Photo: The Banjo Pier, Swanage, in winter – Mike Farley

Thursday, June 14, 2012

Asleep in the Mercy…

Very often the word “awakening” is used to describe the ways of God in the heart of his people (e.g. Timothy Jones’ Awake my Soul or Cynthia Bourgeault’s Centring Prayer and Inner Awakening) and of course in many ways this is a good image. God does, by his grace, wake us from the half-conscious life we live in the world, caught among images and the desire for images, living in a reality that is far from real, but a kind of user interface with reality—for, as Eliot said, “human kind / Cannot bear very much reality.”

In a recent article in Church Times, Tony Horsfall (the quote is from his recent book Rhythms of Grace: Finding Intimacy with God) wrote, “We live in a God-bathed world. There is no place where God is not, although sometimes we may be asleep in his presence.” I know what he means, and of course we have all known times like this, when we realise we have spent the entire space of the Eucharistic prayer at Mass thinking about HTML5, or the need to weed the garden. But truly being asleep, sound asleep, in the presence of God, falling asleep in the conscious presence of God, consciously longing for the mercy of Christ, and letting oneself slip into sleep as into that mercy—that is something different, and I would want to be clear about the distinction…

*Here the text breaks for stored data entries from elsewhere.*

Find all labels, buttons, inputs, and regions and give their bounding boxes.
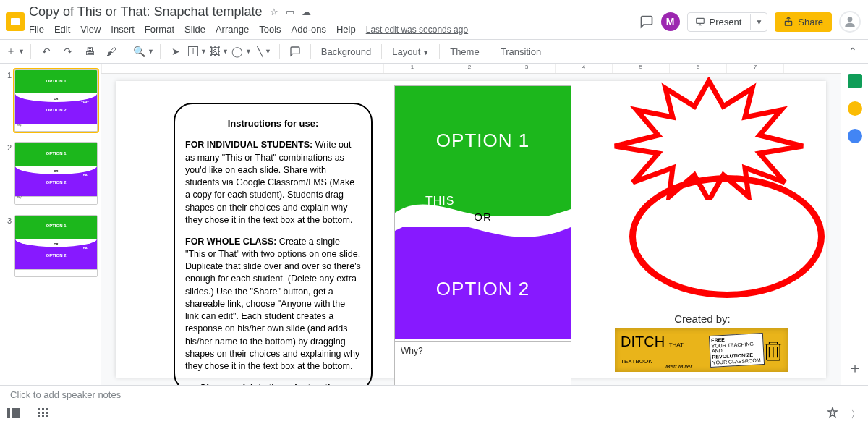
that-label[interactable]: THAT bbox=[503, 225, 536, 238]
svg-rect-0 bbox=[696, 18, 704, 23]
instructions-box[interactable]: Instructions for use: FOR INDIVIDUAL STU… bbox=[174, 103, 373, 385]
svg-point-2 bbox=[848, 17, 853, 22]
menu-tools[interactable]: Tools bbox=[259, 24, 281, 35]
svg-rect-14 bbox=[42, 415, 44, 417]
svg-rect-10 bbox=[38, 412, 40, 414]
explore-icon[interactable] bbox=[826, 407, 839, 422]
comments-icon[interactable] bbox=[639, 14, 654, 29]
svg-rect-13 bbox=[38, 415, 40, 417]
ditch-textbook-badge[interactable]: DITCH THAT TEXTBOOK Matt Miller FREEYOUR… bbox=[615, 328, 788, 372]
paint-format-button[interactable]: 🖌 bbox=[102, 42, 121, 61]
account-avatar[interactable] bbox=[839, 11, 861, 33]
filmstrip-view-icon[interactable] bbox=[7, 408, 20, 420]
slide-surface[interactable]: Instructions for use: FOR INDIVIDUAL STU… bbox=[116, 81, 826, 378]
why-textbox[interactable]: Why? bbox=[395, 341, 571, 385]
slide-number: 1 bbox=[3, 69, 12, 132]
move-icon[interactable]: ▭ bbox=[286, 7, 294, 17]
slide-number: 2 bbox=[3, 142, 12, 204]
option1-label[interactable]: OPTION 1 bbox=[395, 130, 571, 152]
share-label: Share bbox=[798, 17, 823, 27]
menu-edit[interactable]: Edit bbox=[54, 24, 70, 35]
mini-that: THAT bbox=[81, 246, 88, 250]
add-addon-icon[interactable]: ＋ bbox=[848, 360, 862, 375]
mini-that: THAT bbox=[81, 101, 88, 104]
layout-button[interactable]: Layout▼ bbox=[388, 46, 433, 57]
svg-rect-12 bbox=[46, 412, 48, 414]
slide-thumbnail-3[interactable]: OPTION 1 THIS OR THAT OPTION 2 bbox=[14, 215, 98, 277]
collapse-toolbar-icon[interactable]: ⌃ bbox=[843, 42, 862, 61]
slide-number: 3 bbox=[3, 215, 12, 277]
present-label: Present bbox=[710, 17, 742, 27]
keep-addon-icon[interactable] bbox=[848, 101, 862, 116]
menu-insert[interactable]: Insert bbox=[111, 24, 135, 35]
undo-button[interactable]: ↶ bbox=[37, 42, 56, 61]
zoom-button[interactable]: 🔍▼ bbox=[133, 42, 154, 61]
menu-addons[interactable]: Add-ons bbox=[292, 24, 326, 35]
svg-rect-7 bbox=[38, 408, 40, 410]
side-panel: ＋ bbox=[841, 64, 868, 385]
theme-button[interactable]: Theme bbox=[446, 46, 483, 57]
workspace: 1 OPTION 1 THIS OR THAT OPTION 2 Why? 2 … bbox=[0, 64, 868, 385]
individual-label: FOR INDIVIDUAL STUDENTS: bbox=[185, 140, 312, 150]
mini-option1: OPTION 1 bbox=[15, 224, 97, 228]
print-button[interactable]: 🖶 bbox=[80, 42, 99, 61]
menu-file[interactable]: File bbox=[29, 24, 44, 35]
mini-why: Why? bbox=[17, 196, 22, 199]
this-label[interactable]: THIS bbox=[425, 195, 454, 208]
new-slide-button[interactable]: ＋▼ bbox=[6, 42, 25, 61]
phone-mock[interactable]: OPTION 1 THIS OR THAT OPTION 2 Why? Name… bbox=[394, 85, 571, 385]
mini-option2: OPTION 2 bbox=[15, 108, 97, 112]
textbox-tool[interactable]: 🅃▼ bbox=[188, 42, 207, 61]
delete-note: (You can delete these instructions befor… bbox=[185, 382, 361, 385]
instructions-heading: Instructions for use: bbox=[185, 117, 361, 130]
comment-tool[interactable] bbox=[286, 42, 305, 61]
svg-rect-9 bbox=[46, 408, 48, 410]
menu-format[interactable]: Format bbox=[145, 24, 174, 35]
present-button-group: Present ▼ bbox=[687, 12, 768, 32]
title-bar: Copy of This or That: Snapchat template … bbox=[0, 0, 868, 39]
menu-view[interactable]: View bbox=[80, 24, 101, 35]
menu-arrange[interactable]: Arrange bbox=[216, 24, 249, 35]
mini-why: Why? bbox=[17, 124, 22, 127]
or-label[interactable]: OR bbox=[395, 211, 571, 223]
redo-button[interactable]: ↷ bbox=[59, 42, 77, 61]
mini-option2: OPTION 2 bbox=[15, 253, 97, 258]
slide-canvas[interactable]: 12 34 56 7 Instructions for use: FOR IND… bbox=[101, 64, 841, 385]
svg-rect-8 bbox=[42, 408, 44, 410]
cloud-status-icon[interactable]: ☁ bbox=[302, 7, 311, 17]
star-icon[interactable]: ☆ bbox=[270, 7, 278, 17]
svg-rect-15 bbox=[46, 415, 48, 417]
collaborator-avatar[interactable]: M bbox=[661, 12, 680, 31]
bottom-bar: 〉 bbox=[0, 404, 868, 424]
slides-logo-icon[interactable] bbox=[6, 12, 25, 31]
svg-rect-6 bbox=[12, 408, 20, 418]
slide-thumbnail-1[interactable]: OPTION 1 THIS OR THAT OPTION 2 Why? bbox=[14, 69, 98, 132]
select-tool[interactable]: ➤ bbox=[166, 42, 185, 61]
document-title[interactable]: Copy of This or That: Snapchat template bbox=[29, 4, 263, 20]
background-button[interactable]: Background bbox=[317, 46, 375, 57]
slide-thumbnail-2[interactable]: OPTION 1 THIS OR THAT OPTION 2 Why? bbox=[14, 142, 98, 204]
last-edit-link[interactable]: Last edit was seconds ago bbox=[366, 25, 468, 35]
calendar-addon-icon[interactable] bbox=[848, 74, 862, 88]
line-tool[interactable]: ╲▼ bbox=[255, 42, 273, 61]
individual-text: Write out as many "This or That" combina… bbox=[185, 140, 354, 225]
present-dropdown[interactable]: ▼ bbox=[750, 14, 767, 30]
share-button[interactable]: Share bbox=[775, 12, 832, 32]
menu-slide[interactable]: Slide bbox=[184, 24, 205, 35]
image-tool[interactable]: 🖼▼ bbox=[210, 42, 229, 61]
svg-rect-11 bbox=[42, 412, 44, 414]
option2-label[interactable]: OPTION 2 bbox=[395, 278, 571, 300]
transition-button[interactable]: Transition bbox=[496, 46, 546, 57]
horizontal-ruler: 12 34 56 7 bbox=[101, 64, 841, 74]
shape-tool[interactable]: ◯▼ bbox=[231, 42, 252, 61]
hide-sidepanel-icon[interactable]: 〉 bbox=[851, 408, 861, 421]
red-oval-shape[interactable] bbox=[629, 175, 825, 298]
present-button[interactable]: Present bbox=[688, 13, 749, 31]
mini-option2: OPTION 2 bbox=[15, 180, 97, 185]
menu-help[interactable]: Help bbox=[336, 24, 356, 35]
speaker-notes[interactable]: Click to add speaker notes bbox=[0, 385, 868, 404]
mini-that: THAT bbox=[81, 173, 88, 177]
filmstrip[interactable]: 1 OPTION 1 THIS OR THAT OPTION 2 Why? 2 … bbox=[0, 64, 101, 385]
grid-view-icon[interactable] bbox=[38, 408, 49, 420]
tasks-addon-icon[interactable] bbox=[848, 129, 862, 143]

I seem to be collecting a little cache of writings about this, and I don’t want to repeat myself here, so do start with this Lent’s post The Shores of Perception, which links back to the earlier posts—or else just click “dreams” in the tag cloud in the sidebar. There is so much more to explore here, and yet by its very essence it is hard to capture, sitting here at a keyboard. But I will try, over the next few weeks I will try as best I can…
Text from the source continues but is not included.